▶ _Your assignment_:
Where a line holds the word "Aircraft", count it, then give only the total for the entries below.
________________________
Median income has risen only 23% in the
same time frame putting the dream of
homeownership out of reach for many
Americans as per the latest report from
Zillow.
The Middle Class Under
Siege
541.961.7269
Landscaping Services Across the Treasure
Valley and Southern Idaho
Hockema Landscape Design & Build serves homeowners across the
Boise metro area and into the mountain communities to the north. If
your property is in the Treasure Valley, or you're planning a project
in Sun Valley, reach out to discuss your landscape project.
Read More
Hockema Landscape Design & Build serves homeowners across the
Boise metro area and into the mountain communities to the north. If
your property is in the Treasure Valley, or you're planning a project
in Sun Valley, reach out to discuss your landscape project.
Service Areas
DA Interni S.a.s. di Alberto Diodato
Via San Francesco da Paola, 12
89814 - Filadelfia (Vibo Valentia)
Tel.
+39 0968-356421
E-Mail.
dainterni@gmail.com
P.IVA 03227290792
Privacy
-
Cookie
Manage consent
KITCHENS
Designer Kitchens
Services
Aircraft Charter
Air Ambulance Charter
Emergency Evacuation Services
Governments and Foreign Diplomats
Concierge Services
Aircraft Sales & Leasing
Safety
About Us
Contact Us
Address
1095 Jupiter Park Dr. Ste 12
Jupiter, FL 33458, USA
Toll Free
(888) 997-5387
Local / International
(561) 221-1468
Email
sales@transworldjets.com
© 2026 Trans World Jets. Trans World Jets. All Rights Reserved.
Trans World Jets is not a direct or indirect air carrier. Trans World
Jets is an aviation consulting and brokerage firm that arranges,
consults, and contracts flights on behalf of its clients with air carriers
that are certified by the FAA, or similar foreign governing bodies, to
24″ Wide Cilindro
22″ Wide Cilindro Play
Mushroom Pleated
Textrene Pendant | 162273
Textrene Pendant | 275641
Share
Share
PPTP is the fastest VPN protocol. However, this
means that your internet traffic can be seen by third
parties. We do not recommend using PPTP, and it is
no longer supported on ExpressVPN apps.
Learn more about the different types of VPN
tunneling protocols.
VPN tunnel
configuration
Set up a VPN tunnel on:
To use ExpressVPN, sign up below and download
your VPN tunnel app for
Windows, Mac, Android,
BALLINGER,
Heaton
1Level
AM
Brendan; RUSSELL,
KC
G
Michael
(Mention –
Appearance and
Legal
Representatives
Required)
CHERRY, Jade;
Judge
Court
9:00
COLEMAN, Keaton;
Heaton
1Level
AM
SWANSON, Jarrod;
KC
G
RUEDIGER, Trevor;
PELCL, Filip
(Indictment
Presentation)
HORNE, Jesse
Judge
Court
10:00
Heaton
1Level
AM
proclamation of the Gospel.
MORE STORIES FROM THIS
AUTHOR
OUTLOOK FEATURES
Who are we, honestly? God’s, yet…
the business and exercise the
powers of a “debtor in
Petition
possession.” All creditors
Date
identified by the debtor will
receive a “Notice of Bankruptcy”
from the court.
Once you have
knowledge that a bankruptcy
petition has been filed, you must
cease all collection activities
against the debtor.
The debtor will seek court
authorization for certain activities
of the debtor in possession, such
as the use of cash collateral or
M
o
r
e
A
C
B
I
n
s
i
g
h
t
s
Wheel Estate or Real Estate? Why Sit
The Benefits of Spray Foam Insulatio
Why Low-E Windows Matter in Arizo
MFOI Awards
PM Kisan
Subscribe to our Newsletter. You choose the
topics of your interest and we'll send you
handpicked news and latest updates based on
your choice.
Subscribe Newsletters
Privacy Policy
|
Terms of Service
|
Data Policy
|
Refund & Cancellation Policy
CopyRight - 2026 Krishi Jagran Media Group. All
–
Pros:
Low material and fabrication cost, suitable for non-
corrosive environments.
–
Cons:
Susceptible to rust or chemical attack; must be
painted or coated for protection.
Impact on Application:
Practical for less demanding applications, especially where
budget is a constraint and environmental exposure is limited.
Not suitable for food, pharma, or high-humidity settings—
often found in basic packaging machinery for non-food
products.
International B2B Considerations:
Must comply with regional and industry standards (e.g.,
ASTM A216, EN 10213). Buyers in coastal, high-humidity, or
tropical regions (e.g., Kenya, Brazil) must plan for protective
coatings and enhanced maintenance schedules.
________________________
▶ _Solved problem_:
2